DNA analysis discovered 17 hybrid tortoises which can trace ancestry to Chelonoidis abingdoni, the species thought to have gone extinct with the death of Lonesome George this summer. The age of some of the hybrids found on a remote island in the Galapagos suggests that there may be purebred individuals still alive on a remote part of Isabela Island.
When the giant tortoise Lonesome George died this summer, conservationists from around the world mourned the extinction his species. However, a genetic analysis by Yale University researchers of tortoises living in a remote area of a Galapagos Island suggests individuals of the same tortoise species may still be alive — perhaps ancestors of tortoises thrown overboard by 19thcentury sailors.
The study was published in the journal Biological Conservation.
On the remote northern tip of Isabella Island, the Yale team collected DNA from more than 1,600 giant tortoises and discovered that 17 were ancestors of the species Chelonoidis abingdoni, native to Pinta Island of which Lonesome George was the last known survivor. The 17 tortoises are hybrids, but evidence suggested a few might be the offspring of a purebred C. abingdoni parent.
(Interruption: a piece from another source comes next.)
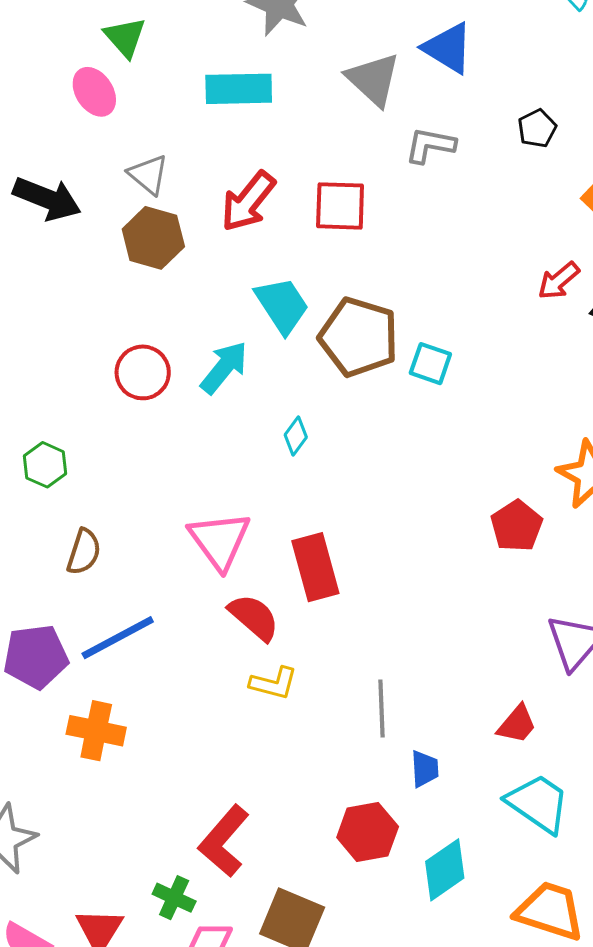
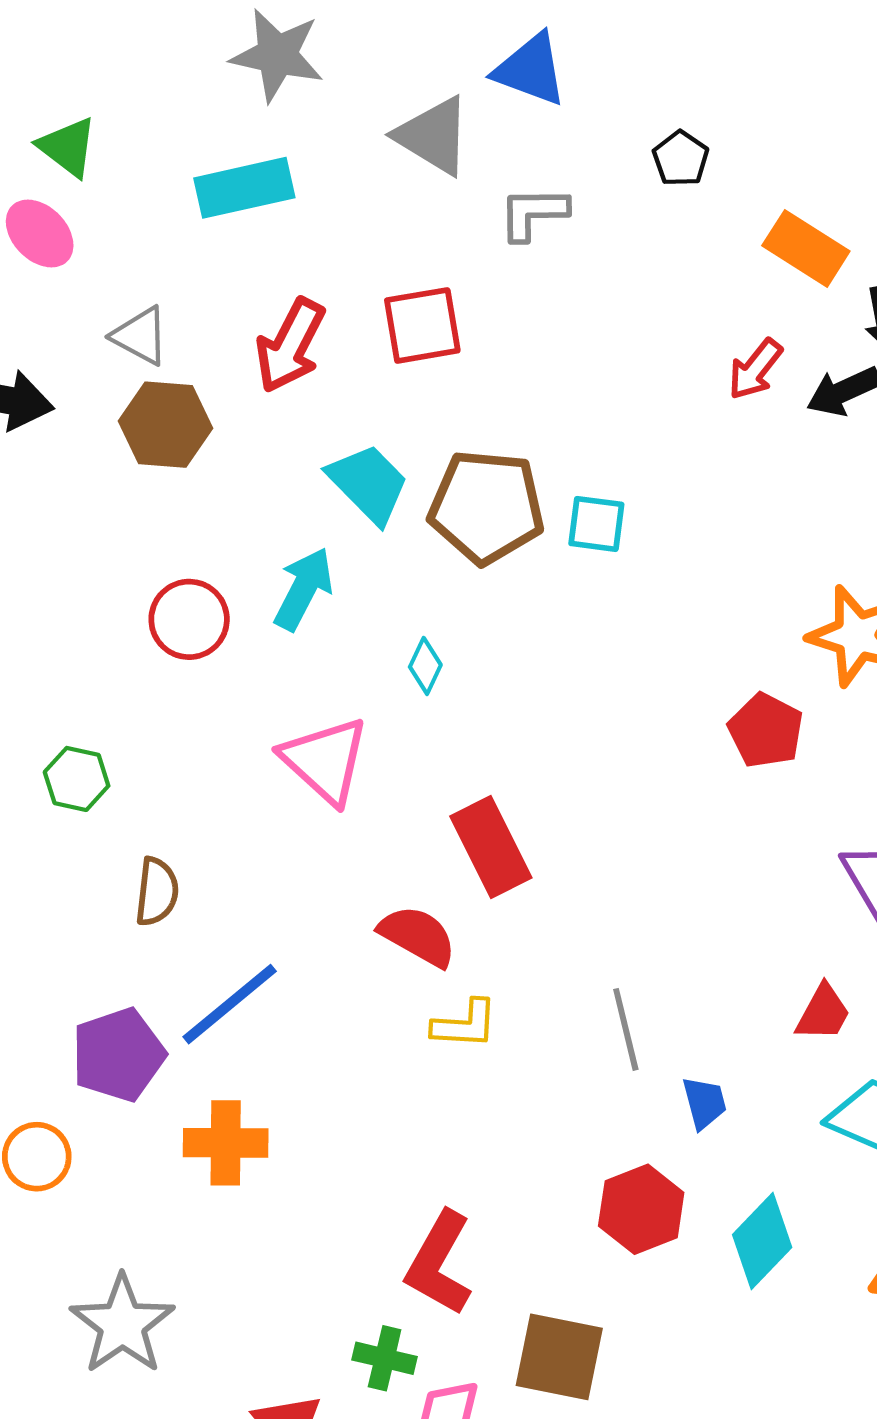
pink triangle: (220, 540) -> (325, 760), moved

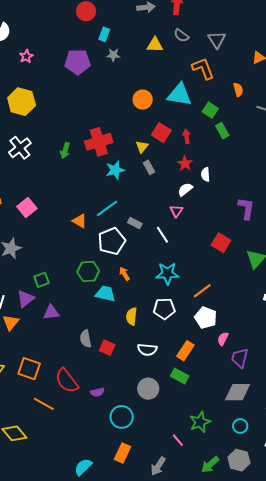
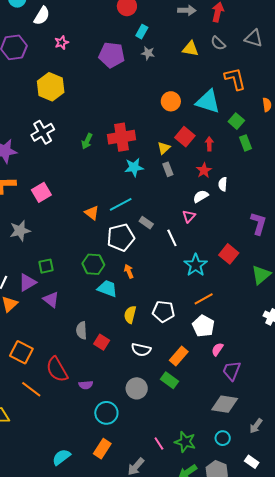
gray triangle: (217, 40) -> (254, 38), moved, turned -48
cyan star: (167, 273) -> (196, 265), moved, turned 30
purple triangle: (51, 312) -> (51, 300), turned 36
green star: (200, 422) -> (185, 442), moved, turned 30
Five of these tortoises are juveniles, which suggested to researchers that purebred individuals of the species may still live on the rocky cliffs of Isabella in an area called Volcano Wolf.
“Our goal is to go back this spring to look for surviving individuals of this species and to collect hybrids,” said Adalgisa “Gisella” Caccone, senior research scientist in the Department of Ecology and Evolutionary Biology and senior author on the study. “We hope that with a selective breeding program, we can reintroduce this tortoise species to its native home.”
Volcano Wolf where DNA samples were collected is 37 miles away from Pinta Island. Scientists do not believe ocean currents could have carried giant tortoises to Isabella Island. They note that Volcano Wolf is next to Banks Bay, where in the 19th century sailors of naval and whaling vessels discarded giant tortoises collected from other islands when they were no longer needed for food. A previous genetic analysis of these same tortoises had discovered tortoises with genetic ancestry of C. elephantopus, a species from Floreana Island that had been hunted to extinction in its home range. The members of these marooned tortoise species then mated with indigenous tortoises, researchers suggest.
Yale and the Galapagos Conservancy hope to collect hybrids and any surviving members of both Pinta and Floreana Island species and begin a captive breeding program that would restore both species. The Conservancy, Galapagos National Park, National Geographic Society, The Eppley foundation, The Paul and Bay Foundation and the Turtle Conservation Fund supported the research.
“These giant tortoises are of crucial importance to the ecosystems of the Galapagos Islands, and the reintroduction of these species will help preserve their evolutionary legacy,” said Danielle Edwards, postdoctoral research associate at Yale and lead author on the study.
Other Yale authors of the study were Edgar Benavides, Ryan C. Garrick, Kristin B. Dion, and Chaz Hyseni.